Look below for the line that contains "Wyświetlanie jednego wyniku" and the line that contains "Nationalmuseum des rumänischen", then restate both of them and every line in between, exactly. No picture goes in the copy.

(Beginning of Records shown)

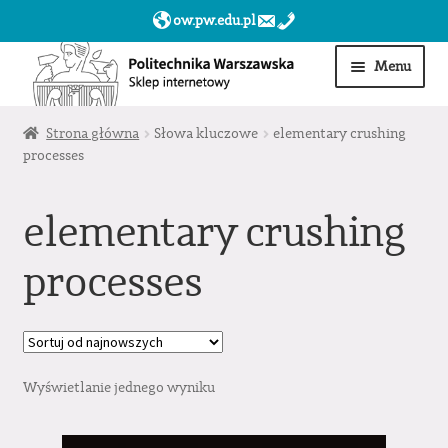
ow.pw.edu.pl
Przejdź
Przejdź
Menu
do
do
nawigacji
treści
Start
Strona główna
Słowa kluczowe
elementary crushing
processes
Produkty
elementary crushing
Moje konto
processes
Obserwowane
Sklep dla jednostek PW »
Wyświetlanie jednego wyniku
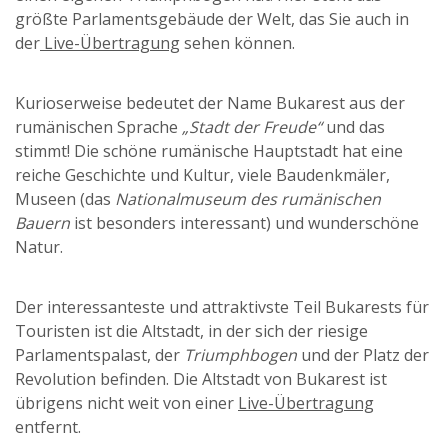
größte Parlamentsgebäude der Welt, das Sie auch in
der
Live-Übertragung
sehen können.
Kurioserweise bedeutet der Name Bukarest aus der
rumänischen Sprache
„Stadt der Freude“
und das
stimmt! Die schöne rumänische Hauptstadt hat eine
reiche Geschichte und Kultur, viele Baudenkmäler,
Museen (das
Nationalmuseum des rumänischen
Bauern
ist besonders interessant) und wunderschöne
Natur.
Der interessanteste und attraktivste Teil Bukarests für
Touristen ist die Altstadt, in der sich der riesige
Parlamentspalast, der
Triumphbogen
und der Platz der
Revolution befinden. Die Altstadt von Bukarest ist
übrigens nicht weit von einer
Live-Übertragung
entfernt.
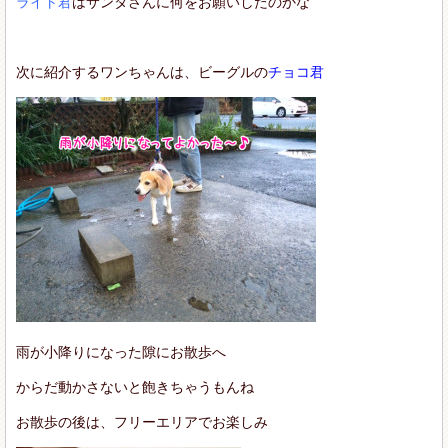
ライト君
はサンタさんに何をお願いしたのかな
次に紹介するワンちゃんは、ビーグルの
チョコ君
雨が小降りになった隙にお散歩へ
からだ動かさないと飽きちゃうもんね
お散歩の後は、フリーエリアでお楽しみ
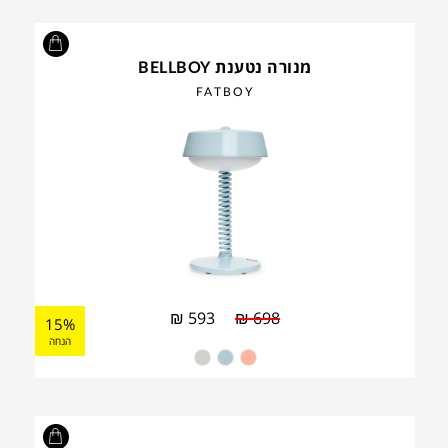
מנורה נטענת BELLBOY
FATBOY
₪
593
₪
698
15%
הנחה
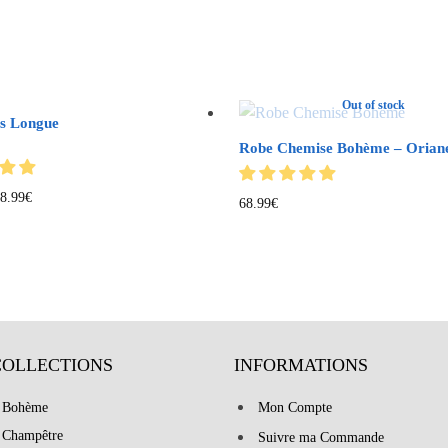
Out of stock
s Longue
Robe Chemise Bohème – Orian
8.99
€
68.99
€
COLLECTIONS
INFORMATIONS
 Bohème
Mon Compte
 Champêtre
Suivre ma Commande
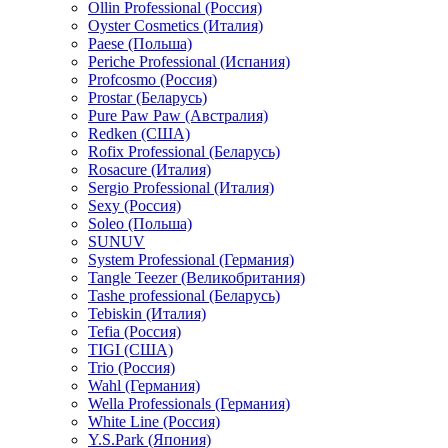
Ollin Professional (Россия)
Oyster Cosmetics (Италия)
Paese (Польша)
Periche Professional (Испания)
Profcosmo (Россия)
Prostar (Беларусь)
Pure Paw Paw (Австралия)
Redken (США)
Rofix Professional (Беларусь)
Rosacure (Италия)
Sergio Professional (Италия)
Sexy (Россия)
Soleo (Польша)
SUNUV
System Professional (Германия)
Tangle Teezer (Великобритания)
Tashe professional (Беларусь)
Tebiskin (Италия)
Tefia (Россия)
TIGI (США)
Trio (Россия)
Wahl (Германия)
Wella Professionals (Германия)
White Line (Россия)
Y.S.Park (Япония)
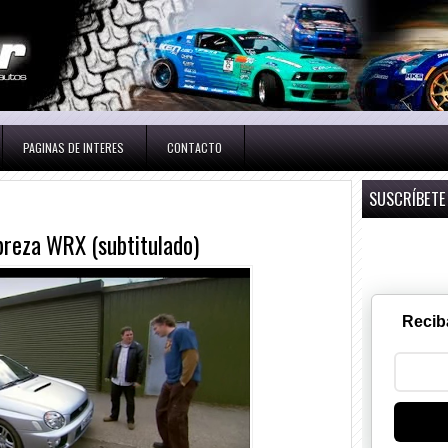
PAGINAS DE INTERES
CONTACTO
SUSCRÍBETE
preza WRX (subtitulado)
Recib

(End of Records shown)

**Exercise response**
Wyświetlanie jednego wyniku
größte Parlamentsgebäude der Welt, das Sie auch in
der
Live-Übertragung
sehen können.
Kurioserweise bedeutet der Name Bukarest aus der
rumänischen Sprache
„Stadt der Freude“
und das
stimmt! Die schöne rumänische Hauptstadt hat eine
reiche Geschichte und Kultur, viele Baudenkmäler,
Museen (das
Nationalmuseum des rumänischen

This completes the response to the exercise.